The Association of Tennis Professionals (ATP), the world governing body for men’s tennis, called the ban discriminatory and said it set a bad precedent.
“We believe that today’s unilateral decision by Wimbledon and the [AELTC] Excluding players from Russia and Belarus from this year’s British grass swing is unfair and has the potential to set a damaging precedent for the game,” the ATP said. statement mentioned.
“Discrimination based on nationality is also a breach of our agreement with Wimbledon which stipulates that player entry is based solely on ATP rankings,” the organization said.
Ian Hewitt, president of the AELTC, said in the statement that the tournament recognizes that the ban will be harsh on the players affected.
“It is with sadness that they will suffer from the actions of the leaders of the Russian regime,” he said in the AELTC statement.

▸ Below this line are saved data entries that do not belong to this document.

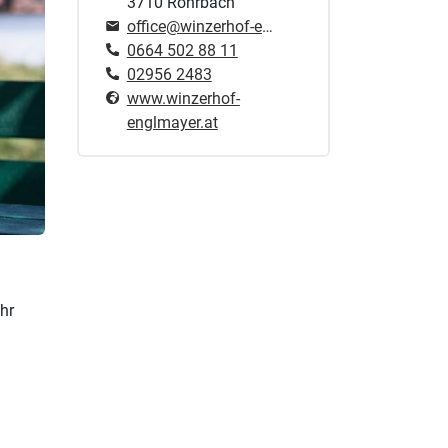
3710 Rohrbach
office@winzerhof-englmayer.at
0664 502 88 11
02956 2483
www.winzerhof-
englmayer.at
hr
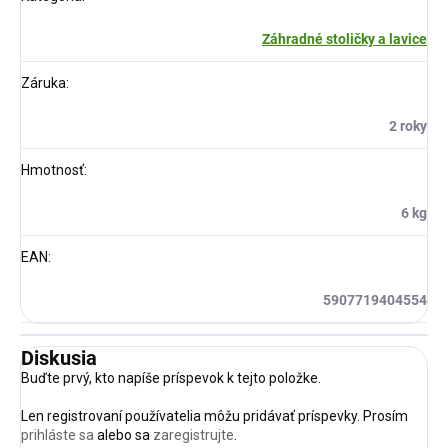
Záhradné stoličky a lavice
Záruka
:
2 roky
Hmotnosť
:
6 kg
EAN
:
5907719404554
Diskusia
Buďte prvý, kto napíše príspevok k tejto položke.
Len registrovaní používatelia môžu pridávať príspevky. Prosím
prihláste sa
alebo sa
zaregistrujte
.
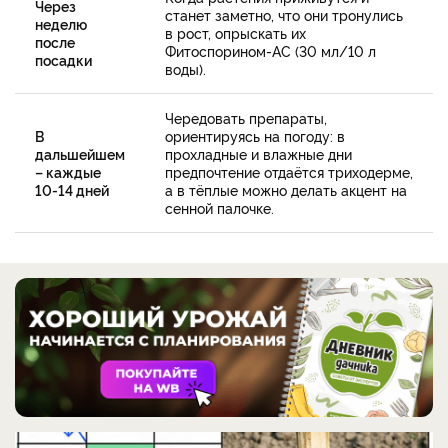
Через
станет заметно, что они тронулись
неделю
в рост, опрыскать их
после
Фитоспорином-АС (30 мл/10 л
посадки
воды).
Чередовать препараты,
В
ориентируясь на погоду: в
дальшейшем
прохладные и влажные дни
– каждые
предпочтение отдаётся триходерме,
10-14 дней
а в тёплые можно делать акцент на
сенной палочке.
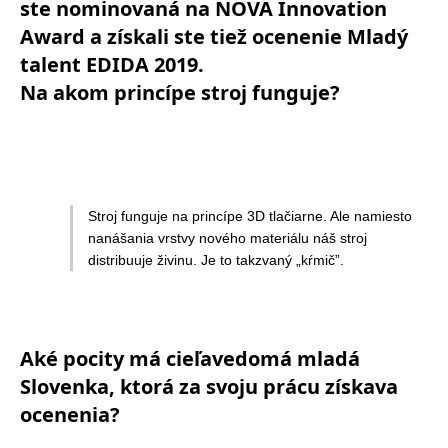
ste nominovaná na NOVA Innovation
Award a získali ste tiež ocenenie Mladý
talent EDIDA 2019.
Na akom princípe stroj funguje?
Stroj funguje na princípe 3D tlačiarne. Ale namiesto
nanášania vrstvy nového materiálu náš stroj
distribuuje živinu. Je to takzvaný „kŕmič”.
Aké pocity má cieľavedomá mladá
Slovenka, ktorá za svoju prácu získava
ocenenia?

But he said that given the high profile of the tournament, the importance of not allowing the sport to be used to promote the Russian regime and the concerns for public and player safety, “we don’t think it is viable to proceed on another basis at the Championships.”
The statement said that if circumstances change materially by June, the AELTC will “review and react accordingly”.
Earlier on April 20, The Times newspaper and sports industry website Sportico quoted sources as saying the AELTC was in talks with the UK government over the participation of players from both countries.
The tournament is scheduled to start on June 27 and end with the men’s singles final on July 10.
Russian and Belarusian players have been allowed to continue competing in ATP and WTA events under a neutral flag since Russia invaded Ukraine on February 24. Russia and Belarus had previously been barred from participating in the Davis Cup and Billie Jean King Cup team events.
Kremlin spokesman Dmitry Peskov called the decision unacceptable.
“Considering that Russia is a very strong tennis country,” he said, “our athletes are at the top of the world rankings, the competition itself will suffer from their withdrawal.”
Ukrainian players Elina Svitolina, Marta Kostyuk and Serhiy Stakhovsky demanded in a joint statement that Russian and Belarusian athletes be banned from competing in any international event.
“In times of crisis, silence means being okay with what is happening. We noticed that some Russian and Belarusian players at one point vaguely mentioned the war, but never clearly stated that Russia and Belarus Belarus started it on the territory of Ukraine,” the players said. . “The silence of even those who choose to remain so at this time is unbearable as it leads to continued killings in our homeland.”
Russian and Belarusian players can still participate in the French Open, which starts in May. The United States Tennis Association said it has not yet made a decision on whether Russian and Belarusian players will participate in this year’s US Open, which begins August 29.
Russia’s invasion of Ukraine has led to multiple decisions in international sport to exclude Russian teams or cancel events scheduled in Russia. One of the most significant was the ban imposed by FIFA, world football’s governing body, excluding him from international football events, including those associated with this year’s World Cup.
The Court of Arbitration for Sport last month rejected Russia’s appeal against FIFA’s ban.